獅子に戯れる兎のように
小暮は私の手にしている求人雑誌に視線を向けた。
「バイト探してるの?このコンビニも今求人出してるんだよ。雨宮さんは経験者だし、ここで働かない?君なら優遇するよ」
小暮は私が手にしていた求人雑誌を棚に戻す。
小暮の左手の薬指が、きらりと光った。
それはプラチナのリングだった。
直ぐさま私の視線に気付き、笑顔を向けた。
「去年結婚したんだよ。来月子供も生まれる。
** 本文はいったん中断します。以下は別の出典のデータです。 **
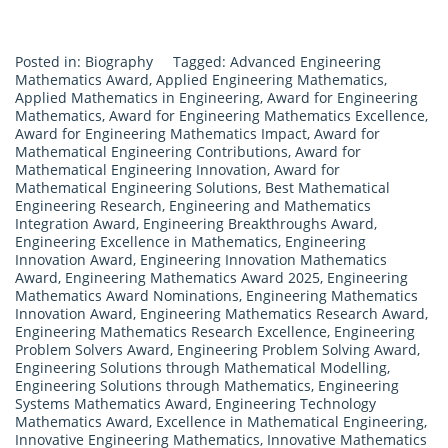
Posted in:
Biography
Tagged:
Advanced Engineering
Mathematics Award
,
Applied Engineering Mathematics
,
Applied Mathematics in Engineering
,
Award for Engineering
Mathematics
,
Award for Engineering Mathematics Excellence
,
Award for Engineering Mathematics Impact
,
Award for
Mathematical Engineering Contributions
,
Award for
Mathematical Engineering Innovation
,
Award for
Mathematical Engineering Solutions
,
Best Mathematical
Engineering Research
,
Engineering and Mathematics
Integration Award
,
Engineering Breakthroughs Award
,
Engineering Excellence in Mathematics
,
Engineering
Innovation Award
,
Engineering Innovation Mathematics
Award
,
Engineering Mathematics Award 2025
,
Engineering
Mathematics Award Nominations
,
Engineering Mathematics
Innovation Award
,
Engineering Mathematics Research Award
,
Engineering Mathematics Research Excellence
,
Engineering
Problem Solvers Award
,
Engineering Problem Solving Award
,
Engineering Solutions through Mathematical Modelling
,
Engineering Solutions through Mathematics
,
Engineering
Systems Mathematics Award
,
Engineering Technology
Mathematics Award
,
Excellence in Mathematical Engineering
,
Innovative Engineering Mathematics
,
Innovative Mathematics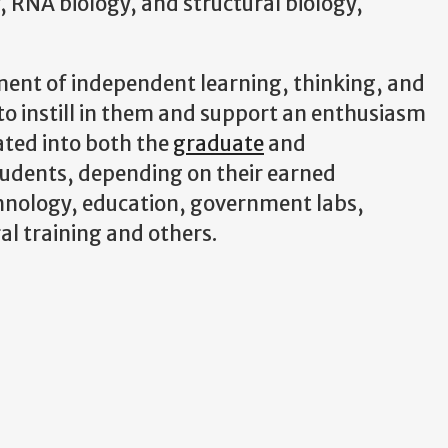
, RNA biology, and structural biology,
ment of independent learning, thinking, and
to instill in them and support an enthusiasm
rated into both the
graduate
and
tudents, depending on their earned
chnology, education, government labs,
al training and others.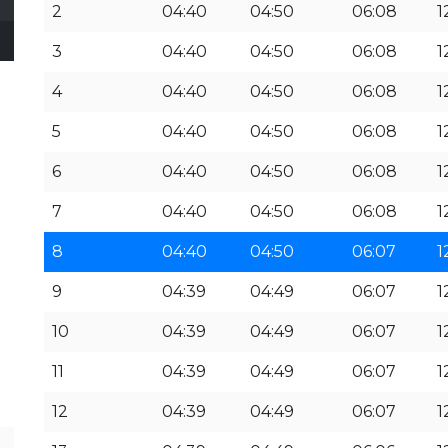
2
04:40
04:50
06:08
1
3
04:40
04:50
06:08
1
4
04:40
04:50
06:08
1
5
04:40
04:50
06:08
1
6
04:40
04:50
06:08
1
7
04:40
04:50
06:08
1
8
04:40
04:50
06:07
1
9
04:39
04:49
06:07
1
10
04:39
04:49
06:07
1
11
04:39
04:49
06:07
1
12
04:39
04:49
06:07
1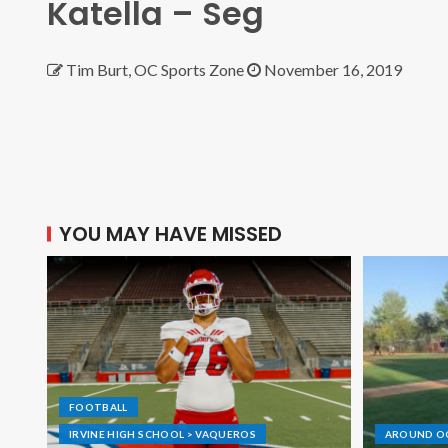
Katella – Seg
Tim Burt, OC Sports Zone
November 16, 2019
YOU MAY HAVE MISSED
FOOTBALL
IRVINE HIGH SCHOOL > VAQUEROS
AROUND O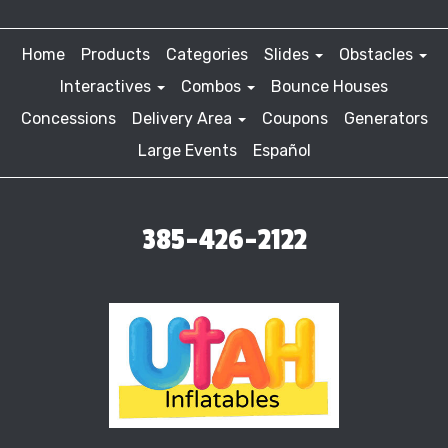
Home
Products
Categories
Slides
Obstacles
Interactives
Combos
Bounce Houses
Concessions
Delivery Area
Coupons
Generators
Large Events
Español
385-426-2122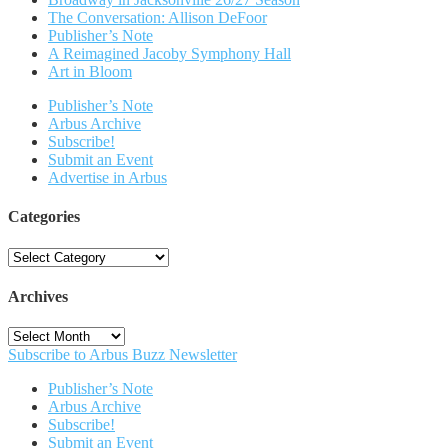
The Conversation: Allison DeFoor
Publisher’s Note
A Reimagined Jacoby Symphony Hall
Art in Bloom
Publisher’s Note
Arbus Archive
Subscribe!
Submit an Event
Advertise in Arbus
Categories
Categories
Archives
Archives
Subscribe to Arbus Buzz Newsletter
Publisher’s Note
Arbus Archive
Subscribe!
Submit an Event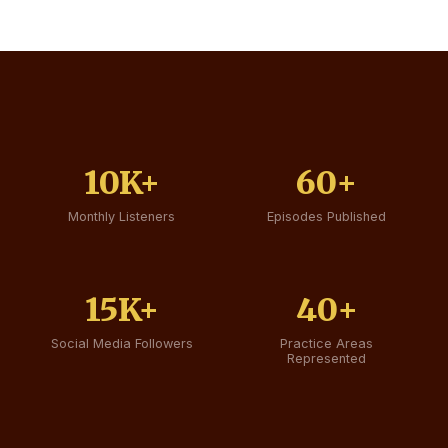
10K+
60+
Monthly Listeners
Episodes Published
15K+
40+
Social Media Followers
Practice Areas
Represented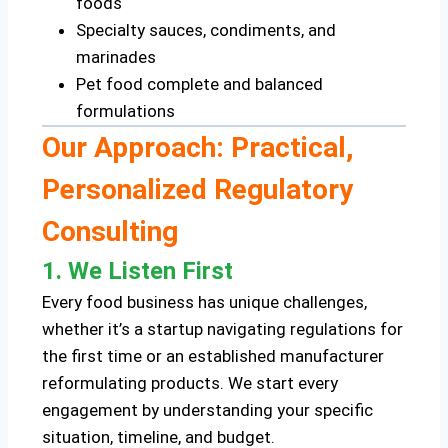
foods
Specialty sauces, condiments, and
marinades
Pet food complete and balanced
formulations
Our Approach: Practical,
Personalized Regulatory
Consulting
1. We Listen First
Every food business has unique challenges,
whether it’s a startup navigating regulations for
the first time or an established manufacturer
reformulating products. We start every
engagement by understanding your specific
situation, timeline, and budget.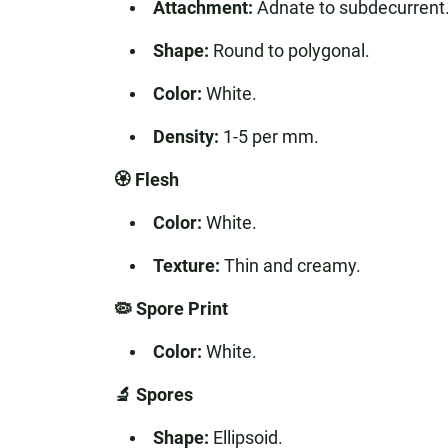
Attachment:
Adnate to subdecurrent
Shape:
Round to polygonal.
Color:
White.
Density:
1-5 per mm.
🏵️ Flesh
Color:
White.
Texture:
Thin and creamy.
🦠 Spore Print
Color:
White.
🔬 Spores
Shape:
Ellipsoid.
驚いた?」
小暮は周囲に誰もいないことを確認し、耳元で囁く。
「あの日を境に突然店を辞めるし、連絡取れなくなるし、心配したんだよ」
◇◇
――二千七年六月――
カシャッと携帯電話が光を放った。
ベッドの上で突然写真を撮られ、私は動揺する。
更に追い打ちをかけるように、彼は冷たい言葉を浴びせた。
『お前、人形みたいだな。全然つまんねぇよ』
◇◇
――思い出したくもない言葉……。
思い出したくもない光景……。
コンビニの外は雨。
あの日と同じ雨。
雨足は次第に強まり、暗雲が空を埋めつくし稲光が不気味に光る。地響きのように、ゴロゴロと雷が鳴る。
思わず両耳を塞ぎ、立ち竦む。
小暮は私の腕を掴んだ。
腕を捕まれた途端、雷に打たれたような衝撃が走り、フラッシュバックのように彼の冷たい横顔が脳裏を過ぎる。
店員は私達に背を向け、商品を陳列している。店内に他の客はいない。